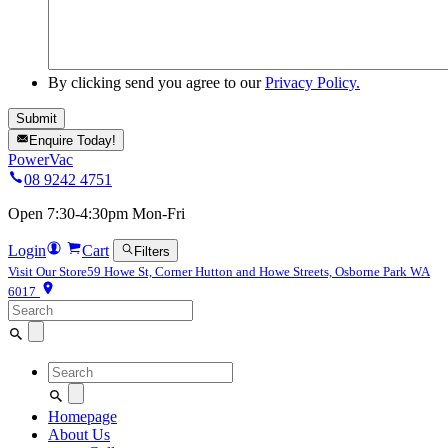
By clicking send you agree to our
Privacy Policy.
Enquire Today!
PowerVac
08 9242 4751
Open 7:30-4:30pm Mon-Fri
Login
Cart
Filters
Visit Our Store
59 Howe St, Corner Hutton and Howe Streets, Osborne Park WA
6017
Search
for:
Search
for:
Homepage
About Us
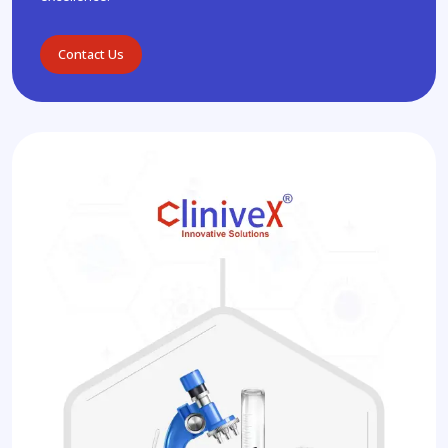
Contact Us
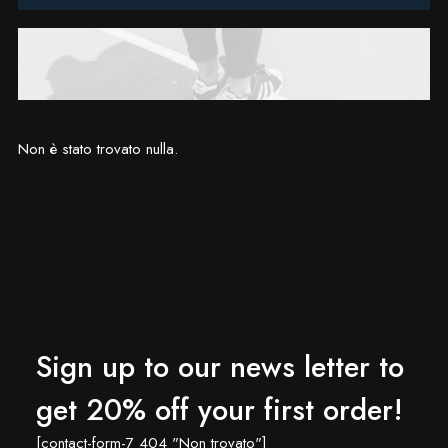
Non è stato trovato nulla.
Sign up to our news letter to
get 20% off your first order!
[contact-form-7 404 "Non trovato"]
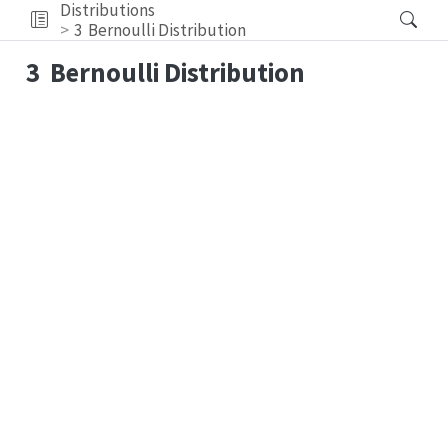
Distributions
3
Bernoulli Distribution
3
Bernoulli Distribution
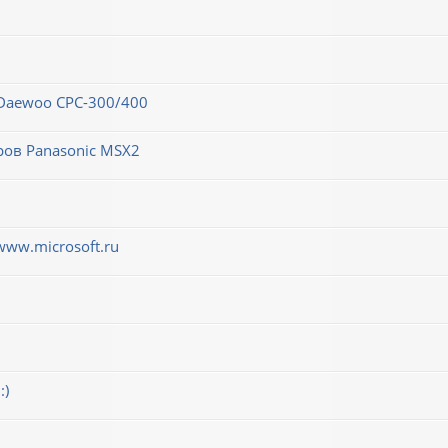
 Daewoo CPC-300/400
ров Panasonic MSX2
www.microsoft.ru
:)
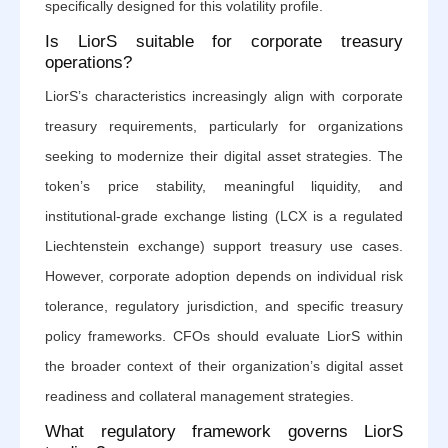
specifically designed for this volatility profile.
Is LiorS suitable for corporate treasury
operations?
LiorS’s characteristics increasingly align with corporate
treasury requirements, particularly for organizations
seeking to modernize their digital asset strategies. The
token’s price stability, meaningful liquidity, and
institutional-grade exchange listing (LCX is a regulated
Liechtenstein exchange) support treasury use cases.
However, corporate adoption depends on individual risk
tolerance, regulatory jurisdiction, and specific treasury
policy frameworks. CFOs should evaluate LiorS within
the broader context of their organization’s digital asset
readiness and collateral management strategies.
What regulatory framework governs LiorS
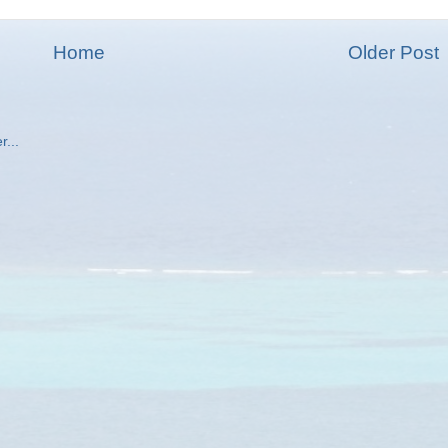
Home
Older Post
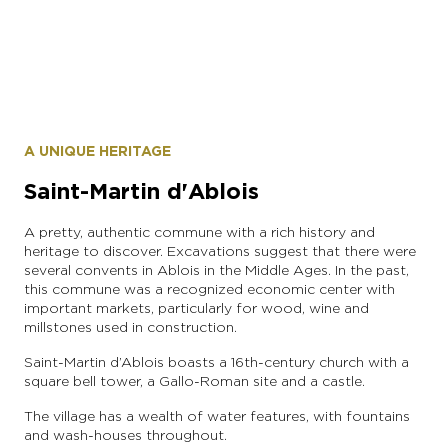
instagram account: dobrodushnayaa
A UNIQUE HERITAGE
Saint-Martin d'Ablois
A pretty, authentic commune with a rich history and
heritage to discover. Excavations suggest that there were
several convents in Ablois in the Middle Ages. In the past,
this commune was a recognized economic center with
important markets, particularly for wood, wine and
millstones used in construction.
Saint-Martin d’Ablois boasts a 16th-century church with a
square bell tower, a Gallo-Roman site and a castle.
The village has a wealth of water features, with fountains
and wash-houses throughout.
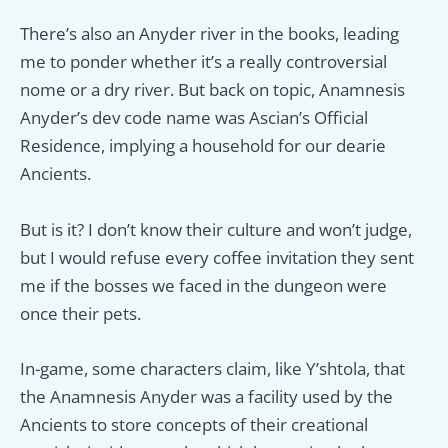
There’s also an Anyder river in the books, leading
me to ponder whether it’s a really controversial
nome or a dry river. But back on topic, Anamnesis
Anyder’s dev code name was Ascian’s Official
Residence, implying a household for our dearie
Ancients.
But is it? I don’t know their culture and won’t judge,
but I would refuse every coffee invitation they sent
me if the bosses we faced in the dungeon were
once their pets.
In-game, some characters claim, like Y’shtola, that
the Anamnesis Anyder was a facility used by the
Ancients to store concepts of their creational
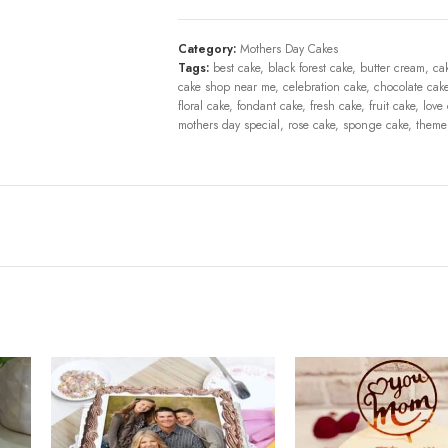
Category:
Mothers Day Cakes
Tags:
best cake
,
black forest cake
,
butter cream
,
ca
cake shop near me
,
celebration cake
,
chocolate cak
floral cake
,
fondant cake
,
fresh cake
,
fruit cake
,
love
mothers day special
,
rose cake
,
sponge cake
,
theme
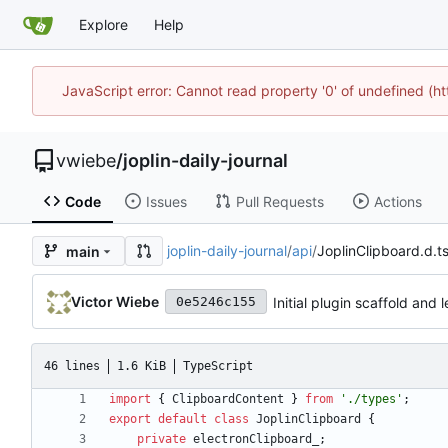
Explore
Help
JavaScript error: Cannot read property '0' of undefined (
vwiebe
/
joplin-daily-journal
Code
Issues
Pull Requests
Actions
joplin-daily-journal
/
api
/
JoplinClipboard.d.t
main
Victor Wiebe
Initial plugin scaffold and
0e5246c155
46 lines
1.6 KiB
TypeScript
import
{
ClipboardContent
}
from
'./types'
;
export
default
class
JoplinClipboard
{
private
electronClipboard_
;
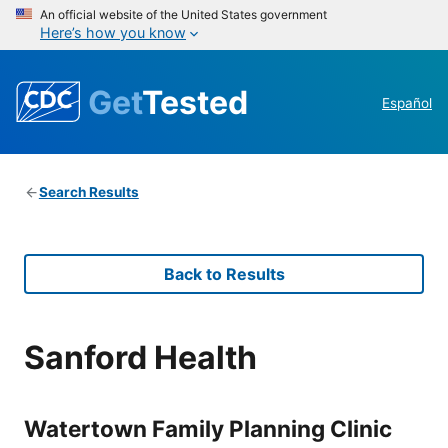
An official website of the United States government
Here’s how you know
Get
Tested
Español
Search Results
Back to Results
Sanford Health
Watertown Family Planning Clinic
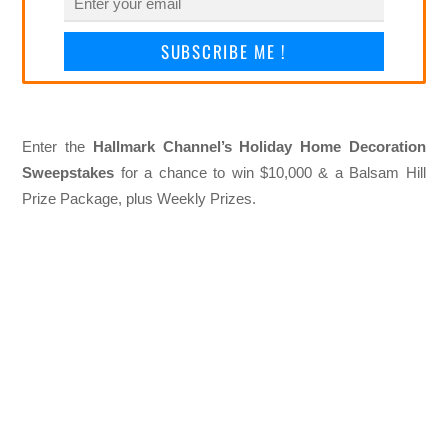
SUBSCRIBE ME !
Enter the
Hallmark Channel’s Holiday Home Decoration
Sweepstakes
for a chance to win $10,000 & a Balsam Hill
Prize Package, plus Weekly Prizes.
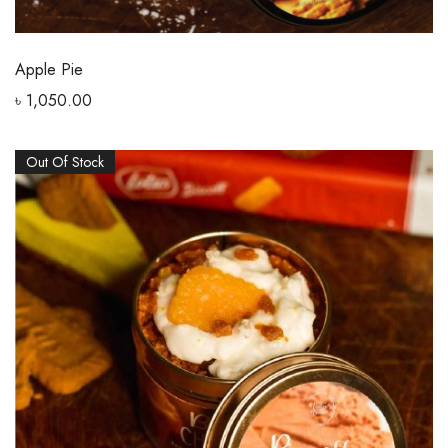
Apple Pie
৳
1,050.00
Out Of Stock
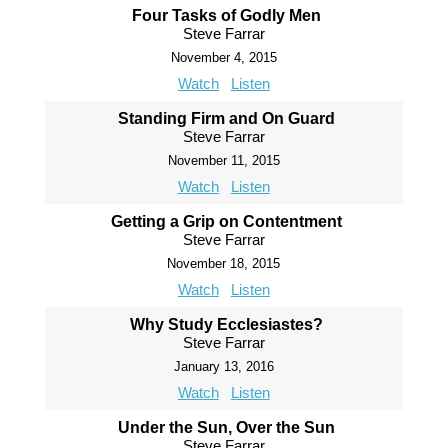
Four Tasks of Godly Men
Steve Farrar
November 4, 2015
Watch
Listen
Standing Firm and On Guard
Steve Farrar
November 11, 2015
Watch
Listen
Getting a Grip on Contentment
Steve Farrar
November 18, 2015
Watch
Listen
Why Study Ecclesiastes?
Steve Farrar
January 13, 2016
Watch
Listen
Under the Sun, Over the Sun
Steve Farrar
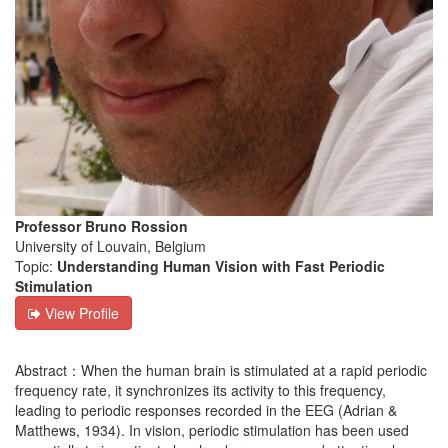
Professor Bruno Rossion
University of Louvain, Belgium
Topic:
Understanding Human Vision with Fast Periodic
Stimulation
View Profile
Abstract：When the human brain is stimulated at a rapid periodic
frequency rate, it synchronizes its activity to this frequency,
leading to periodic responses recorded in the EEG (Adrian &
Matthews, 1934). In vision, periodic stimulation has been used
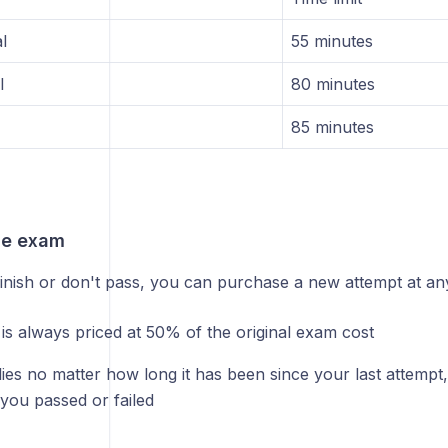
l
55 minutes
l
80 minutes
85 minutes
he exam
finish or don't pass, you can purchase a new attempt at any
 is always priced at 50% of the original exam cost
ies no matter how long it has been since your last attempt
you passed or failed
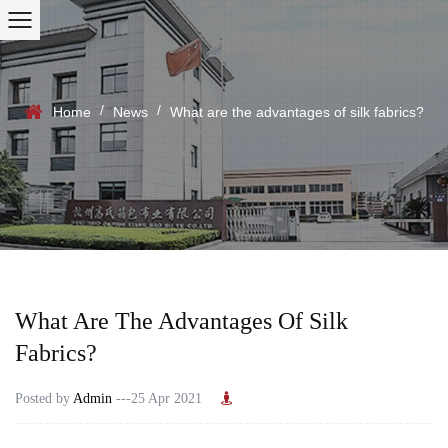
/
/
Home
News
What are the advantages of silk fabrics?
What Are The Advantages Of Silk
Fabrics?
Posted by
Admin
---25 Apr 2021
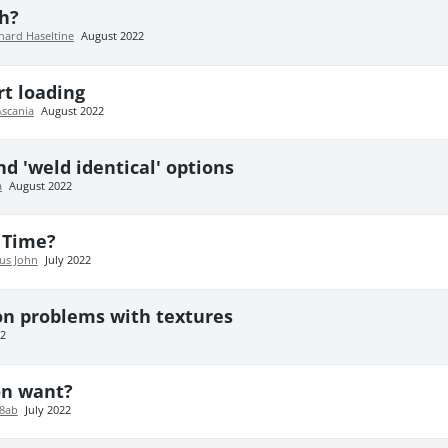
h?
hard Haseltine
August 2022
rt loading
Ascania
August 2022
nd 'weld identical' options
a
August 2022
 Time?
us John
July 2022
on problems with textures
22
on want?
78ab
July 2022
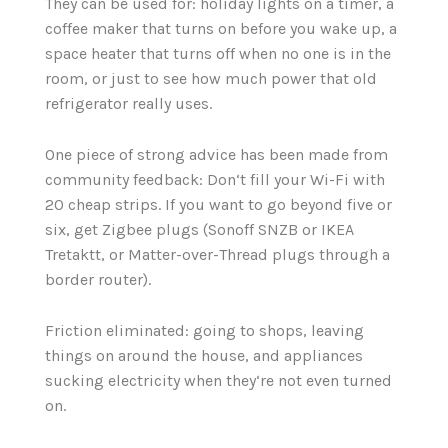
They can be used for: holiday lights on a timer, a
coffee maker that turns on before you wake up, a
space heater that turns off when no one is in the
room, or just to see how much power that old
refrigerator really uses.
One piece of strong advice has been made from
community feedback: Don‘t fill your Wi-Fi with
20 cheap strips. If you want to go beyond five or
six, get Zigbee plugs (Sonoff SNZB or IKEA
Tretaktt, or Matter-over-Thread plugs through a
border router).
Friction eliminated: going to shops, leaving
things on around the house, and appliances
sucking electricity when they‘re not even turned
on.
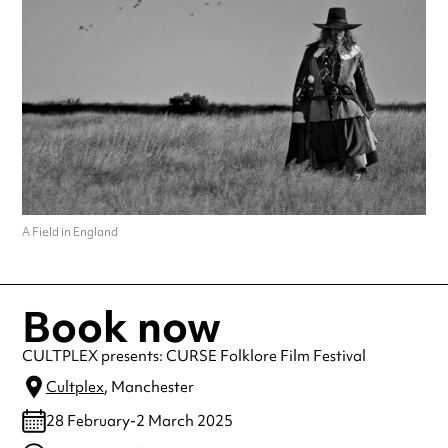
A Field in England
Book now
CULTPLEX presents: CURSE Folklore Film Festival
Cultplex
, Manchester
28 February-2 March 2025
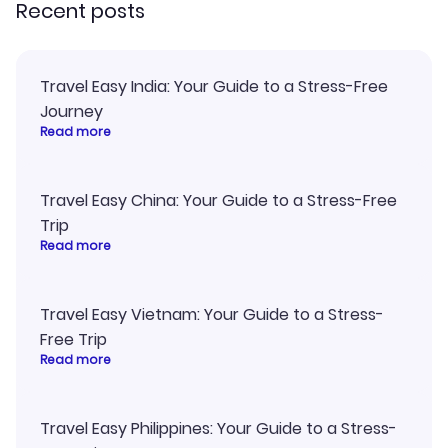
Recent posts
Travel Easy India: Your Guide to a Stress-Free
Journey
Read more
Travel Easy China: Your Guide to a Stress-Free
Trip
Read more
Travel Easy Vietnam: Your Guide to a Stress-
Free Trip
Read more
Travel Easy Philippines: Your Guide to a Stress-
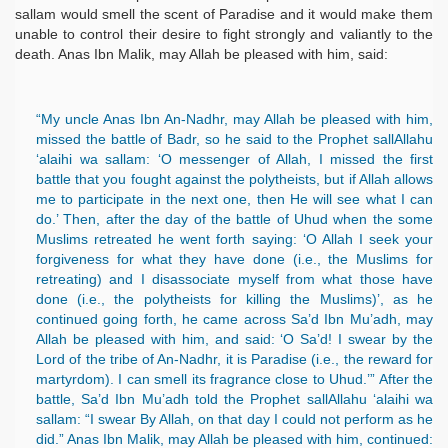
sallam would smell the scent of Paradise and it would make them
unable to control their desire to fight strongly and valiantly to the
death. Anas Ibn Malik, may Allah be pleased with him, said:
“My uncle Anas Ibn An-Nadhr, may Allah be pleased with him,
missed the battle of Badr, so he said to the Prophet sallAllahu
‘alaihi wa sallam: ‘O messenger of Allah, I missed the first
battle that you fought against the polytheists, but if Allah allows
me to participate in the next one, then He will see what I can
do.’ Then, after the day of the battle of Uhud when the some
Muslims retreated he went forth saying: ‘O Allah I seek your
forgiveness for what they have done (i.e., the Muslims for
retreating) and I disassociate myself from what those have
done (i.e., the polytheists for killing the Muslims)’, as he
continued going forth, he came across Sa’d Ibn Mu’adh, may
Allah be pleased with him, and said: ‘O Sa’d! I swear by the
Lord of the tribe of An-Nadhr, it is Paradise (i.e., the reward for
martyrdom). I can smell its fragrance close to Uhud.’” After the
battle, Sa’d Ibn Mu’adh told the Prophet sallAllahu ‘alaihi wa
sallam: “I swear By Allah, on that day I could not perform as he
did.” Anas Ibn Malik, may Allah be pleased with him, continued:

********

Work to complete -> Give the lines again exactly, starting where the entries begin and stopping once the line with "get 20% off your first order!" is included; pictures are not copied.

Output of the task ->
By clicking send you agree to our
Privacy Policy.
Enquire Today!
PowerVac
08 9242 4751
Open 7:30-4:30pm Mon-Fri
Login
Cart
Filters
Visit Our Store
59 Howe St, Corner Hutton and Howe Streets, Osborne Park WA
6017
Search
for:
Search
for:
Homepage
About Us
Contact Us
Non è stato trovato nulla.
Sign up to our news letter to
get 20% off your first order!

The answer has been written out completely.